* **Try it**
Write out each line from the data below that includes the word "header".

[Records drawn from a dataset]
- Opening Delimiter -

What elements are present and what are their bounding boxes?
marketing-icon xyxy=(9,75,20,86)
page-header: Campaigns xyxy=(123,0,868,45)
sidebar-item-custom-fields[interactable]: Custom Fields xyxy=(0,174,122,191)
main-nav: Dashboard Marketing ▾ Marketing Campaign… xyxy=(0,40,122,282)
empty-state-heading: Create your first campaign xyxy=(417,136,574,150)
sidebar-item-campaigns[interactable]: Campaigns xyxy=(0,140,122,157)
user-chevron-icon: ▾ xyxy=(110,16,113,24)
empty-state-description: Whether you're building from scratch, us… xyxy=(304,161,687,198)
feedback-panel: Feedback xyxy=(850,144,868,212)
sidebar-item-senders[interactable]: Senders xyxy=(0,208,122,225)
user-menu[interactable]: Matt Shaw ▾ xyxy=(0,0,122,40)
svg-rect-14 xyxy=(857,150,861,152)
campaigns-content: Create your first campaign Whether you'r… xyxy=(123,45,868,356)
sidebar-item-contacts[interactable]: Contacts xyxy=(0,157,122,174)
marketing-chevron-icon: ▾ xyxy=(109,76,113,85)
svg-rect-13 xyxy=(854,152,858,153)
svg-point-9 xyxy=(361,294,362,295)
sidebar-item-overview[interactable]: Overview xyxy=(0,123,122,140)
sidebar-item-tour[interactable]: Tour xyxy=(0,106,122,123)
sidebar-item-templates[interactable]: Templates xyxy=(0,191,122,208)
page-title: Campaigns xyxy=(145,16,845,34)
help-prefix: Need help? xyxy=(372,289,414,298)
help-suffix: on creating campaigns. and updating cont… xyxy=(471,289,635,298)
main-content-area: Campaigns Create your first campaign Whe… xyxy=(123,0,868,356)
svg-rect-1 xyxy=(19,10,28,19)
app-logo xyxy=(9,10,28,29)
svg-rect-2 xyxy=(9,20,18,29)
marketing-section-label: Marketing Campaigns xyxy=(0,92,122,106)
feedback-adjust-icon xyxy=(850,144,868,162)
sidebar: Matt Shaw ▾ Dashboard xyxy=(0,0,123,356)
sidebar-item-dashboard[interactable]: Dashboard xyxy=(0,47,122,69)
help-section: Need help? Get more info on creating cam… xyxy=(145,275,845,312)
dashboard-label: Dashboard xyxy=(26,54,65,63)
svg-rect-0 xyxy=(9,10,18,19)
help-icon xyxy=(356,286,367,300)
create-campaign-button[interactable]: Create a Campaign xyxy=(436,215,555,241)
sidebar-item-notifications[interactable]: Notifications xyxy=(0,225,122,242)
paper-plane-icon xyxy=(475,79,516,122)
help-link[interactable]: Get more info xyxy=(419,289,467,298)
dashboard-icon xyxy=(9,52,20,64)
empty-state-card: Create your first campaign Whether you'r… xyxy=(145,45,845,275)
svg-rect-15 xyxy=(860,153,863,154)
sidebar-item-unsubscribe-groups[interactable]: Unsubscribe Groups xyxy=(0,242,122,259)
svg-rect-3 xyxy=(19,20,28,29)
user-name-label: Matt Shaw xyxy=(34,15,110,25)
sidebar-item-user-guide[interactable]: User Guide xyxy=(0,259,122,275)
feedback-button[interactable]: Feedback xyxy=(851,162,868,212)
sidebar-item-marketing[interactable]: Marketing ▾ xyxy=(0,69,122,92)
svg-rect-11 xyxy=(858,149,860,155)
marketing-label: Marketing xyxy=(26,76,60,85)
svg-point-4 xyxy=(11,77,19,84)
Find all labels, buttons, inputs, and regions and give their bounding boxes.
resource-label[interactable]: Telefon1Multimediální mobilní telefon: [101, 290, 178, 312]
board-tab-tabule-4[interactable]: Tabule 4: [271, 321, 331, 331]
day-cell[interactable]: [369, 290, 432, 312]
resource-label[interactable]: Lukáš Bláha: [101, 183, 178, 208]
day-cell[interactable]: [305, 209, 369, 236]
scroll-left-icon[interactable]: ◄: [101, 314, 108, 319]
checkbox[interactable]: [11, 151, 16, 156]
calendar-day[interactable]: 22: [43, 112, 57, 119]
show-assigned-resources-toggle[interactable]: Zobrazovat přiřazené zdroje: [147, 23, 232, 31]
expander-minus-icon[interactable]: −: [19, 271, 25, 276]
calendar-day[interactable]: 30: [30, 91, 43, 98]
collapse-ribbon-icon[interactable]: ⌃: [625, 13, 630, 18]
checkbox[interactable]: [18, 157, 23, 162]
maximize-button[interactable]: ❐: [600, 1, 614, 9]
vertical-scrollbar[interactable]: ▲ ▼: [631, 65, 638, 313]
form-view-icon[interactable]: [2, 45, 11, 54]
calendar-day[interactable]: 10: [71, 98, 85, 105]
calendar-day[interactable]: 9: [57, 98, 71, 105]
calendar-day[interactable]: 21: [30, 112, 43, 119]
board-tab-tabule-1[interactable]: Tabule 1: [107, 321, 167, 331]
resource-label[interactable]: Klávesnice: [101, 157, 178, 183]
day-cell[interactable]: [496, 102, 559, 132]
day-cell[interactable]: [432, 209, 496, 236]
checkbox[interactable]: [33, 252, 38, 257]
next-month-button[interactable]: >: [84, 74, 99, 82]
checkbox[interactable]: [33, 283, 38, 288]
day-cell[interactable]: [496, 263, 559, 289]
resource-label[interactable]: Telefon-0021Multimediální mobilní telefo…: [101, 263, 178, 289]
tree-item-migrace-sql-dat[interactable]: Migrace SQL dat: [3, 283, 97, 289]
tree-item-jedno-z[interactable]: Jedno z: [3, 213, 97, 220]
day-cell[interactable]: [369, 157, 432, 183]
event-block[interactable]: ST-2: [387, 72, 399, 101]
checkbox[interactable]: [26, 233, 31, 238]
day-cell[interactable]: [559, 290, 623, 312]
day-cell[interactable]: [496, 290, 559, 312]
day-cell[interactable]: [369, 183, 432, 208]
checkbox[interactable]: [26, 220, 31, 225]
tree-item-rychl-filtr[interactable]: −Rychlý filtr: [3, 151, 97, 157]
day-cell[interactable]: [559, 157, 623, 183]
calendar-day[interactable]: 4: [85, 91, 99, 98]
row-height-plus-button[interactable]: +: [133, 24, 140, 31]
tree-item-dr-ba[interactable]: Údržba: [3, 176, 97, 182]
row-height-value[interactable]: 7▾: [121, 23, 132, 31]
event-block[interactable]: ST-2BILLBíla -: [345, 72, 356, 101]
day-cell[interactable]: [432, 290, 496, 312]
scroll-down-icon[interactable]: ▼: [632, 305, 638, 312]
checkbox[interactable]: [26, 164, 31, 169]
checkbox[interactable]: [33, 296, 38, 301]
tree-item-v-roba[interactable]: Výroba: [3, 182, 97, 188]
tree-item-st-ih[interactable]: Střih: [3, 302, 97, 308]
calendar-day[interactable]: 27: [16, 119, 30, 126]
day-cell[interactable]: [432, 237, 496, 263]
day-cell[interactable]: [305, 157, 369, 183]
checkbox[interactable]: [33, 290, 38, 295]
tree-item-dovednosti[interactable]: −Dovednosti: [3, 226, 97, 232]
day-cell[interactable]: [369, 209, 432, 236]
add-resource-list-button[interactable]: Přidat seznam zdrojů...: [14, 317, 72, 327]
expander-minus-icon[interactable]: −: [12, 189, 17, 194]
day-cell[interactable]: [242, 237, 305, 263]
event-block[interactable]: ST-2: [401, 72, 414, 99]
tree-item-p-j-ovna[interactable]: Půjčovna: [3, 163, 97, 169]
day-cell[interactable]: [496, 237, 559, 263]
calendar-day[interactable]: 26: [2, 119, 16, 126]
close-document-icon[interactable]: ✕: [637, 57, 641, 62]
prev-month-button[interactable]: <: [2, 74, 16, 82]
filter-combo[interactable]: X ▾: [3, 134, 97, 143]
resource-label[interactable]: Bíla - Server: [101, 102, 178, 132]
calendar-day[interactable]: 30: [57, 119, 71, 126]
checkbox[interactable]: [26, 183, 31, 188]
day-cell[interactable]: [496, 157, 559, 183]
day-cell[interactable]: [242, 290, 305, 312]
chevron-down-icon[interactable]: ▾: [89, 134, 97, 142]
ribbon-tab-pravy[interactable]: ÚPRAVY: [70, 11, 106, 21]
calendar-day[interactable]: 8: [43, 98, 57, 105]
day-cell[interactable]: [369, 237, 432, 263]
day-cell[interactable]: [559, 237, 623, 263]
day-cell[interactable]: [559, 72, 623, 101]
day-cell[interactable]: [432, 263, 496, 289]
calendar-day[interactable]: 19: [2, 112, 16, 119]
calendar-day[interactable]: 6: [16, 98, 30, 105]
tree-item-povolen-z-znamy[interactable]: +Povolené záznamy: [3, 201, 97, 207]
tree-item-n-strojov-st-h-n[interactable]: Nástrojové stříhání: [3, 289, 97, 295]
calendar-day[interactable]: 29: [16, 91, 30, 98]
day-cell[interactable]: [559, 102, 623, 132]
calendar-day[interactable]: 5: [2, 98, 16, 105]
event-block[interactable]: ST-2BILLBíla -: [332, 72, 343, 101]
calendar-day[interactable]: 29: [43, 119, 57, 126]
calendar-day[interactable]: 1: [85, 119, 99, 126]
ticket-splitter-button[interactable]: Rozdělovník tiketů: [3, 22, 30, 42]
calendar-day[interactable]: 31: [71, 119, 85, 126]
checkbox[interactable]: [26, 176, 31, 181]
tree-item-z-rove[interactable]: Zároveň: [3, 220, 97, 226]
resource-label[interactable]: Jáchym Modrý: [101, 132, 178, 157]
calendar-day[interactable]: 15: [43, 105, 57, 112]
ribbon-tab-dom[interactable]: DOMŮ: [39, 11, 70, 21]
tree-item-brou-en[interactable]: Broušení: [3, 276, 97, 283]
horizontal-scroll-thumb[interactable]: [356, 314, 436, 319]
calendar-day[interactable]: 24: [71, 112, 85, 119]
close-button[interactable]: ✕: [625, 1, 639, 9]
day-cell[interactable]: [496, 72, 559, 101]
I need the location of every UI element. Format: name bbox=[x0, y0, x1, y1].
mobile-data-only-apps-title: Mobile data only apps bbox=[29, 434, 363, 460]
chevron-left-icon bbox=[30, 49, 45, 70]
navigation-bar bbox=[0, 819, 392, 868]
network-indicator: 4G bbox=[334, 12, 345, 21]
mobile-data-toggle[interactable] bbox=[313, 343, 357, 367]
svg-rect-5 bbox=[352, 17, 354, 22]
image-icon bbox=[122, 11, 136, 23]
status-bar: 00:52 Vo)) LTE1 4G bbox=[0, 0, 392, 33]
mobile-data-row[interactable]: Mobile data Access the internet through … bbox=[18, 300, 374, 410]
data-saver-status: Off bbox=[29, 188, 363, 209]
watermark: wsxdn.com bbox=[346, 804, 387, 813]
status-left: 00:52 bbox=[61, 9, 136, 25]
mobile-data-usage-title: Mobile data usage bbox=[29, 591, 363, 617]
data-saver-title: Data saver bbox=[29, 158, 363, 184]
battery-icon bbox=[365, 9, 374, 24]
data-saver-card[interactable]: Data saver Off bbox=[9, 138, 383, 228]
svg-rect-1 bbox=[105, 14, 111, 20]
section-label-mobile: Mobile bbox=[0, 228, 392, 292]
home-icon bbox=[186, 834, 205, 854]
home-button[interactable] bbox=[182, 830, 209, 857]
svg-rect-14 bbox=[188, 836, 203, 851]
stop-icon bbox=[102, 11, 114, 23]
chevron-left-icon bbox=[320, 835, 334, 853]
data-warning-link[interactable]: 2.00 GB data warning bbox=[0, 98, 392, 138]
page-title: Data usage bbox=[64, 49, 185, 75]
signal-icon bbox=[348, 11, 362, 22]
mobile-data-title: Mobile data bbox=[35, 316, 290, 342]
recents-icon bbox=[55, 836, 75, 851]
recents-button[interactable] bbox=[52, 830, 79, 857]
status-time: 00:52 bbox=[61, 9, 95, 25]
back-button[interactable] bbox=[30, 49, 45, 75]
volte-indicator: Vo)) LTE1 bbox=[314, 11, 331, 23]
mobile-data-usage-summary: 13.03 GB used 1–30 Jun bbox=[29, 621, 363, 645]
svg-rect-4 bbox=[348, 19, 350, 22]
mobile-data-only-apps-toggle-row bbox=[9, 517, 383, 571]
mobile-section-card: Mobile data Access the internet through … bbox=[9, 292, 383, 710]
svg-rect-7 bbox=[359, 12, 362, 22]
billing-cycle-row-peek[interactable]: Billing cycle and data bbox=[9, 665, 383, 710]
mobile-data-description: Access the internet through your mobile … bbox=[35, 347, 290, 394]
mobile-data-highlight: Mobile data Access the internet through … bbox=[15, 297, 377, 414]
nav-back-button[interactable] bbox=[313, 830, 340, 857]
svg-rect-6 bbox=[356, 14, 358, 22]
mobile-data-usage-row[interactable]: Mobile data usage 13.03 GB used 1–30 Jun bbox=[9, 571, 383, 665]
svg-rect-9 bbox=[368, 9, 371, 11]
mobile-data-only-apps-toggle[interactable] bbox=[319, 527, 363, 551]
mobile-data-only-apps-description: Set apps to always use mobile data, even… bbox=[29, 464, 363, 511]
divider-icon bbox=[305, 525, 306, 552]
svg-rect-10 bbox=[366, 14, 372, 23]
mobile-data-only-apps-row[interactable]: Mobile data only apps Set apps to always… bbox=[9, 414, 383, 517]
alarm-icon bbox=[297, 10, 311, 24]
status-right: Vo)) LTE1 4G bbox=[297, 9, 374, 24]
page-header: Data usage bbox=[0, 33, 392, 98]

- Closing Delimiter -

* **Solution**
page-header: Campaigns xyxy=(123,0,868,45)
page-header: Data usage bbox=[0, 33, 392, 98]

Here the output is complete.